- [EXERCISE OBJECTIVE]:
Give back only the lines in the records below from the one with "como é que nós vamos ter cidades que" to the one with "pendant plusieurs mois.", both inclusive, word for word.

- [DATA EXCERPTS]:
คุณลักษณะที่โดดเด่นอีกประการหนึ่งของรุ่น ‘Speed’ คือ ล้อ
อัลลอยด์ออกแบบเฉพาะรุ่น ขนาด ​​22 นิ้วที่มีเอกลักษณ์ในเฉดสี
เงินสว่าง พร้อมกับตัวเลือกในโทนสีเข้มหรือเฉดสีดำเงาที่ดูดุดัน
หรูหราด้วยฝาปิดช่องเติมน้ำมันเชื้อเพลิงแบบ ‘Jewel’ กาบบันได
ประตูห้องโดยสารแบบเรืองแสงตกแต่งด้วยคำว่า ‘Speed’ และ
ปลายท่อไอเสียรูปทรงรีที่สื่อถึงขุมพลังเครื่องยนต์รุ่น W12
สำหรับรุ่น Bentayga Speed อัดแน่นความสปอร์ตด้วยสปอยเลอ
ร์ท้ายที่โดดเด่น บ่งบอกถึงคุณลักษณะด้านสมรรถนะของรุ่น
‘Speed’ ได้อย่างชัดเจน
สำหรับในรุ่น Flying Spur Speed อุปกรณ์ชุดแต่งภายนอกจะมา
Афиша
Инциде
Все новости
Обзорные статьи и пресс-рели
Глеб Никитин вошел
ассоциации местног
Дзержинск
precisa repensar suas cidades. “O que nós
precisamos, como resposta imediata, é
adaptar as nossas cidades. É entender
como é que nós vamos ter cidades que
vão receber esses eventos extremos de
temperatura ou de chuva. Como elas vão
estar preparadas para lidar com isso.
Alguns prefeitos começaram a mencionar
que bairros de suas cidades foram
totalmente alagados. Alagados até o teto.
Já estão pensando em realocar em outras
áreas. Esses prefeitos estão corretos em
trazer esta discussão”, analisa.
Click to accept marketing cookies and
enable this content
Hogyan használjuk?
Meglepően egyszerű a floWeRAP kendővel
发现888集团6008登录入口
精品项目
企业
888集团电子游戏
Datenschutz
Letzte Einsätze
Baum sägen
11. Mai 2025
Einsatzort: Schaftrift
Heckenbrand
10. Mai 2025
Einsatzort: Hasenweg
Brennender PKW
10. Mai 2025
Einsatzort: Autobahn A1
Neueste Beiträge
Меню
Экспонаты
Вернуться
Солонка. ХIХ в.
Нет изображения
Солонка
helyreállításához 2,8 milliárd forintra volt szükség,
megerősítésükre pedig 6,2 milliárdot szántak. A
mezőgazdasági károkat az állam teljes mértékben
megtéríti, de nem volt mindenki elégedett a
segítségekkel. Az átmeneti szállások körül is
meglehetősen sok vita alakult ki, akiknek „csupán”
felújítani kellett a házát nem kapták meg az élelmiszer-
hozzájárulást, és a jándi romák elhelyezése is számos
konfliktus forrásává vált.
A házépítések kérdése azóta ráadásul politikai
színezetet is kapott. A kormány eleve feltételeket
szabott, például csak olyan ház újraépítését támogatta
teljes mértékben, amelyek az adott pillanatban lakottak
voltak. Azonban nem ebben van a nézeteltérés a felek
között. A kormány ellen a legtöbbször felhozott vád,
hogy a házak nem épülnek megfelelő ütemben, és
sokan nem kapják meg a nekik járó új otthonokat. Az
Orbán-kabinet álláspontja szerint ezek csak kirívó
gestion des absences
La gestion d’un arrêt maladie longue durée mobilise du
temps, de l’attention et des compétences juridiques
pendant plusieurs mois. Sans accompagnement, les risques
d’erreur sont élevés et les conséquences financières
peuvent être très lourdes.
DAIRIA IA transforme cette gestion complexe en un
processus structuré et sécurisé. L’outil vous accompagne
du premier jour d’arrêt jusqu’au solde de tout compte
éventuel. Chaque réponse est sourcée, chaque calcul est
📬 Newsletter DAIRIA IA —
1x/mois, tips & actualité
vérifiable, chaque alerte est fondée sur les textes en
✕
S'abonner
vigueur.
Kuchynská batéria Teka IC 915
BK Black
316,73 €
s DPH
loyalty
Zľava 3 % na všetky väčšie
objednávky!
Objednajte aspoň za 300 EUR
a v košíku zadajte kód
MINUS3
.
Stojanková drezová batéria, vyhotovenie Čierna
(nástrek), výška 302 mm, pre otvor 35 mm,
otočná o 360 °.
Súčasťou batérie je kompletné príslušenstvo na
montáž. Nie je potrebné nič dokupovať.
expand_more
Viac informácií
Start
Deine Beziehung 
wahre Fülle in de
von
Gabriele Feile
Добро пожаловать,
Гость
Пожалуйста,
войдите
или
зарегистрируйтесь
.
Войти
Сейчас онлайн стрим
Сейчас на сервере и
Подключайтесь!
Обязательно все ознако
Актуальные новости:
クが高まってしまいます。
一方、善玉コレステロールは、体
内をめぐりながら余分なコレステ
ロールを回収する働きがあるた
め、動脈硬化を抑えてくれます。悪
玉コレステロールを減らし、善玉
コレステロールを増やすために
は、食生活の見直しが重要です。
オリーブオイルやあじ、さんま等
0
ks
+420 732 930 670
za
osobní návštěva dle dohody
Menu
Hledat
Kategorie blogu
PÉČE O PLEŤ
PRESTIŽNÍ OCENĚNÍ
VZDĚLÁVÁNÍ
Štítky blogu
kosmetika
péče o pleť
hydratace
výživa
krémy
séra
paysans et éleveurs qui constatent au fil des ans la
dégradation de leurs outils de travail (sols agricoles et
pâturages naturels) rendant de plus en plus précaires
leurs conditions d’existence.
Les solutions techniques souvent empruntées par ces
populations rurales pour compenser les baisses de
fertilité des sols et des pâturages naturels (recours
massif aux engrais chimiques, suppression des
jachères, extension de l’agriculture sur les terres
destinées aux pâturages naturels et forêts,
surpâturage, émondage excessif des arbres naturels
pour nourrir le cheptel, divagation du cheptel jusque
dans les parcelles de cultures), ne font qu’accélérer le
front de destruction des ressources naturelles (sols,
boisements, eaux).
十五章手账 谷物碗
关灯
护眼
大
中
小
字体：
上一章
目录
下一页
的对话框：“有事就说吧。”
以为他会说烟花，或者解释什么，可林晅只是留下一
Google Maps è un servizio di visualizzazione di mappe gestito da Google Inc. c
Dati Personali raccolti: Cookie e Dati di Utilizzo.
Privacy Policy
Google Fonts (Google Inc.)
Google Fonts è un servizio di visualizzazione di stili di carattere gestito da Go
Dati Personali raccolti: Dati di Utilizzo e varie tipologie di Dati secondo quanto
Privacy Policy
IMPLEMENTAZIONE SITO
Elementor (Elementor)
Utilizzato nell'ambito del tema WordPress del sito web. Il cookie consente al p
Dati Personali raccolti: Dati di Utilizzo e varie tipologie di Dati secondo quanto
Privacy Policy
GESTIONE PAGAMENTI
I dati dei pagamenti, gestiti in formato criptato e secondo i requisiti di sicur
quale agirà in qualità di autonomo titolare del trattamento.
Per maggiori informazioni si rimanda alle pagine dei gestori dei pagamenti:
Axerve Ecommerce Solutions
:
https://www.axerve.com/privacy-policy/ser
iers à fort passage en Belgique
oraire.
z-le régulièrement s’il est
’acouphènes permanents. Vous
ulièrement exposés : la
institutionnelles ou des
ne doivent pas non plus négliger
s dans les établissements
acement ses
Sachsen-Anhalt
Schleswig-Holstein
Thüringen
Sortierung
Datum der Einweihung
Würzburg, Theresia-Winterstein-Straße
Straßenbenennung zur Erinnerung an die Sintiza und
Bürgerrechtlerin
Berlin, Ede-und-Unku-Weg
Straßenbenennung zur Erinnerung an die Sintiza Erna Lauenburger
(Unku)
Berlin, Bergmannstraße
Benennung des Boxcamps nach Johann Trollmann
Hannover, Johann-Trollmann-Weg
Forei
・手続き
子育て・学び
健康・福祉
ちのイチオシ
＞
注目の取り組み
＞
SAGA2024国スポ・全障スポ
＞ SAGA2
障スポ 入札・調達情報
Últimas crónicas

- [SOLUTION TO THIS EXERCISE]:
como é que nós vamos ter cidades que
vão receber esses eventos extremos de
temperatura ou de chuva. Como elas vão
estar preparadas para lidar com isso.
Alguns prefeitos começaram a mencionar
que bairros de suas cidades foram
totalmente alagados. Alagados até o teto.
Já estão pensando em realocar em outras
áreas. Esses prefeitos estão corretos em
trazer esta discussão”, analisa.
Click to accept marketing cookies and
enable this content
Hogyan használjuk?
Meglepően egyszerű a floWeRAP kendővel
发现888集团6008登录入口
精品项目
企业
888集团电子游戏
Datenschutz
Letzte Einsätze
Baum sägen
11. Mai 2025
Einsatzort: Schaftrift
Heckenbrand
10. Mai 2025
Einsatzort: Hasenweg
Brennender PKW
10. Mai 2025
Einsatzort: Autobahn A1
Neueste Beiträge
Меню
Экспонаты
Вернуться
Солонка. ХIХ в.
Нет изображения
Солонка
helyreállításához 2,8 milliárd forintra volt szükség,
megerősítésükre pedig 6,2 milliárdot szántak. A
mezőgazdasági károkat az állam teljes mértékben
megtéríti, de nem volt mindenki elégedett a
segítségekkel. Az átmeneti szállások körül is
meglehetősen sok vita alakult ki, akiknek „csupán”
felújítani kellett a házát nem kapták meg az élelmiszer-
hozzájárulást, és a jándi romák elhelyezése is számos
konfliktus forrásává vált.
A házépítések kérdése azóta ráadásul politikai
színezetet is kapott. A kormány eleve feltételeket
szabott, például csak olyan ház újraépítését támogatta
teljes mértékben, amelyek az adott pillanatban lakottak
voltak. Azonban nem ebben van a nézeteltérés a felek
között. A kormány ellen a legtöbbször felhozott vád,
hogy a házak nem épülnek megfelelő ütemben, és
sokan nem kapják meg a nekik járó új otthonokat. Az
Orbán-kabinet álláspontja szerint ezek csak kirívó
gestion des absences
La gestion d’un arrêt maladie longue durée mobilise du
temps, de l’attention et des compétences juridiques
pendant plusieurs mois. Sans accompagnement, les risques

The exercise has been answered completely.